Richard Partridge FRS, FRCS (19 January 1805; Ross-on-Wye, Herefordshire – 25 March 1873; London) was a British surgeon. Although he became President of both the Royal College of Surgeons and the Royal Medical and Chirurgical Society, he is best known for his part in apprehending the London Burkers gang and for failing to spot a bullet lodged in Giuseppe Garibaldi's leg.

He was the tenth child and youngest son of twelve children of Samuel Partridge, a Glaswegian merchant who moved to Ross-on-Wye in his retirement. His eldest brother was the portrait painter, John Partridge.

Partridge was apprenticed to his uncle, W.H. Partridge, in Birmingham in 1821, where he acted as dresser to the well-known surgeon Joseph Hodgson, who was later another President of the Royal College of Surgeons.

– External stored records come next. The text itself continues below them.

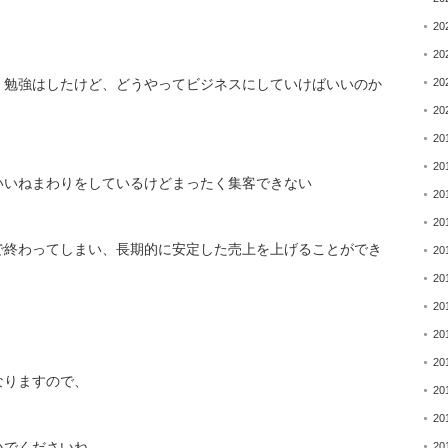
20
20
20
、勉強はしたけど、
どうやってビジネスにしていけばいいのか
20
20
20
いいねまわりをしているけどまったく集客できない
20
20
で終わってしまい、
長期的に安定した売上を上げることができ
20
20
20
20
20
なりますので、
20
20
いでくださいね。
20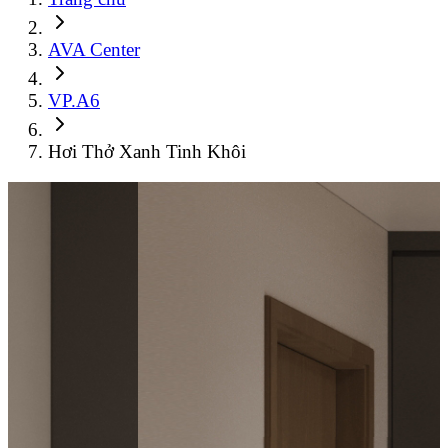
AVA Center
VP.A6
Hơi Thở Xanh Tinh Khôi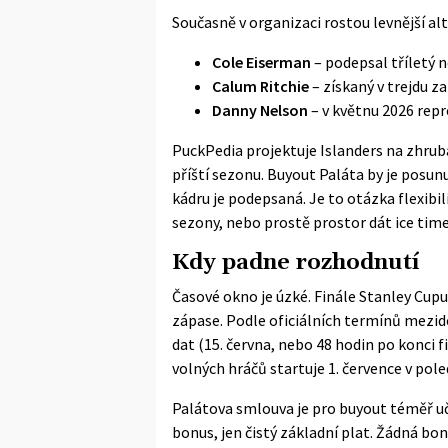
Současně v organizaci rostou levnější alt
Cole Eiserman
– podepsal tříletý 
Calum Ritchie
– získaný v trejdu 
Danny Nelson
– v květnu 2026 repr
PuckPedia
projektuje Islanders na zhru
příští sezonu. Buyout Paláta by je posunu
kádru je podepsaná. Je to otázka flexibil
sezony, nebo prostě prostor dát ice time
Kdy padne rozhodnutí
Časové okno je úzké. Finále Stanley Cupu
zápase. Podle oficiálních termínů mezid
dat (15. června, nebo 48 hodin po konci fi
volných hráčů startuje 1. července v pol
Palátova smlouva je pro buyout téměř uč
bonus, jen čistý základní plat. Žádná bo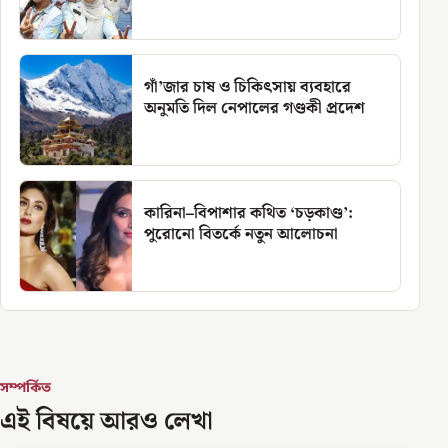
গাঁ’জার চাষ ও চিকিৎসায় ব্যবহারে
অনুমতি দিল নেপালের গণ্ডকী প্রদেশ
কারিনা–বিপাশার কথিত ‘চড়কাণ্ড’:
পুরোনো বিতর্কে নতুন আলোচনা
সম্পর্কিত
এই বিষয়ে আরও লেখা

He studied at St Bartholomew's Hospital in London from 1827, attending lectures by John Abernethy. The same year, he became a member of the Royal College of Surgeons and a licentiate of the Society of Apothecaries.

His early positions included demonstrator of anatomy at the Windmill Street School of Medicine, demonstrator of anatomy (1831–36) and professor of descriptive and surgical anatomy at King's College (from 1836), and assistant and full surgeon at Charing Cross Hospital (1836–40). In 1840, he was appointed surgeon at the newly established King's College Hospital, a position he held until 1870. From 1853, he also held the position of professor of anatomy at the Royal Academy.